Radioactive Fuel Storage Not Part Of San Onofre Environmental Report
Thursday, July 28, 2016
The indefinite storage of radioactive nuclear waste 100 feet from the beach will not be part of California’s environmental impact report on the decommissioning of the San Onofre Nuclear Generating Station.
The California State Lands Commission held its first public scoping meeting Tuesday to collect comments on what to include in the environmental impact report on the decommissioning plan for the San Onofre Nuclear Generating Station.
In the application from the nuclear plant’s operator, Southern California Edison, the indefinite storage of radioactive waste 100 feet from the beach will not be part of the initial report.
The State Lands Commission is the lead agency responsible for deciding on the scope of the report, which may be approved or rejected by commissioners late next year.
Edison’s proposal is to divide the EIR into phases, the first of which would include decontamination, dismantling, partial site restoration and dealing with the offshore pipes used for cooling the plant.
Ray Lutz of the group Citizens Oversight, asked State Lands Commission staff to include in the report the storage containers to be built on site for tons of spent nuclear fuel.
“It’s just in a really bad spot,” Lutz said. “And now we find out that that isn’t even part of the review of this project.”
Tons of nuclear waste are already stored on site. Edison is planning a new series of concrete casks to be built next to the sea wall between the plant and the beach. They will be loaded with the remaining spent nuclear fuel, starting next year.
“What they’ve done is, they’ve craftily removed their nuclear waste storage from their review,” Lutz said.
California CEQA, federal NEPA
Tom Palmisano, Edison’s chief nuclear officer, said the federal Nuclear Regulatory Commission has already approved the license for the new Holtec storage system being installed.
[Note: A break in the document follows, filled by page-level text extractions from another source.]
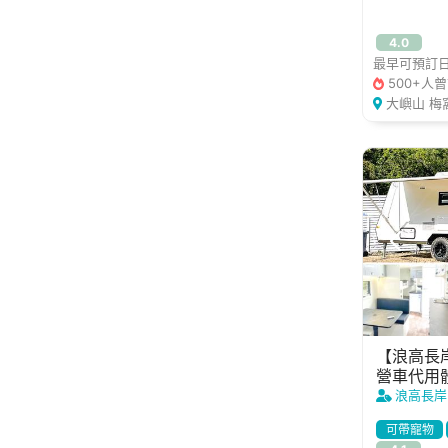
4.0
最早可預訂日期
500+人
大嶼山 梅
【浪高長
營車代用體
浪高長岸
可帶寵物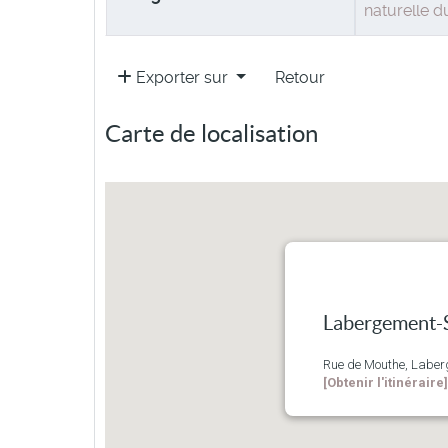
naturelle 
Exporter sur
Retour
Carte de localisation
Labergement-S
Rue de Mouthe, Laber
[Obtenir l'itinéraire]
The NRC concluded in 2014 that spent nuclear fuel can be safely managed in dry casks during short-term (up to 60 years), long-term (100 years after the initial 60 years), and indefinite timeframes.
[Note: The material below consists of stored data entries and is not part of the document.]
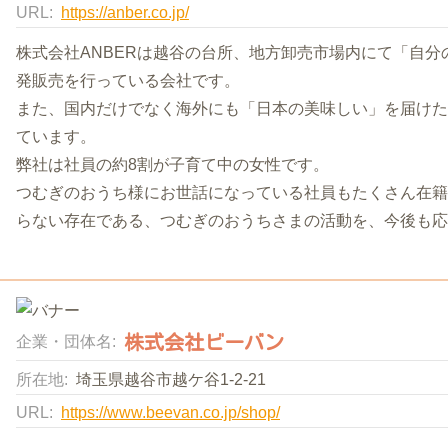
URL:
https://anber.co.jp/
株式会社ANBERは越谷の台所、地方卸売市場内にて「自
発販売を行っている会社です。
また、国内だけでなく海外にも「日本の美味しい」を届けたいと考
ています。
弊社は社員の約8割が子育て中の女性です。
つむぎのおうち様にお世話になっている社員もたくさん在籍
らない存在である、つむぎのおうちさまの活動を、今後も応
株式会社ビーバン
企業・団体名:
所在地:
埼玉県越谷市越ケ谷1-2-21
URL:
https://www.beevan.co.jp/shop/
California's Environmental Protection Act was addressed by the California Coastal Commission, Palmisano said, when it granted a permit for the new storage last year.
“I think they did a very thorough job, made an appropriate decision,” he said. “So that has already been covered.”
The California Coastal Commission permit lasts until 2035.
According to the project summary submitted to the California State Lands Commission by Edison, Phase 3 of the post-shutdown decommissioning project would include “Independent Spent Fuel Storage Operation and Maintenance,” starting in 2035.
Edison is proposing that the initial EIR cover only the first two phases of the project, leaving the creation of another EIR on events after 2035 to a later date. The decommissioning plan ends with Phase 4 in 2051, which Edison refers to as removing spent fuel storage and “Final Site Restoration.”
When environmental impacts begin and end
Rick Wilson of the Surfrider Foundation said the baseline of the EIR should not be what is on the site now, but rather what was there before the nuclear plant was built.
Cy Oggins, chief of environmental planning and management at the State Lands Commission, said according to California law the baseline of the EIR is the current condition of the site.
Ace Hoffman told commission staff the scope of the EIR is based on the assumption that the waste will be removed by 2051, raising the question of whether the environmental impacts would end there.
Lutz said that is far from a safe assumption.
“I think that once they put in this nuclear waste structure, right there, it’s going to be very, very hard to ever get it out,” he said.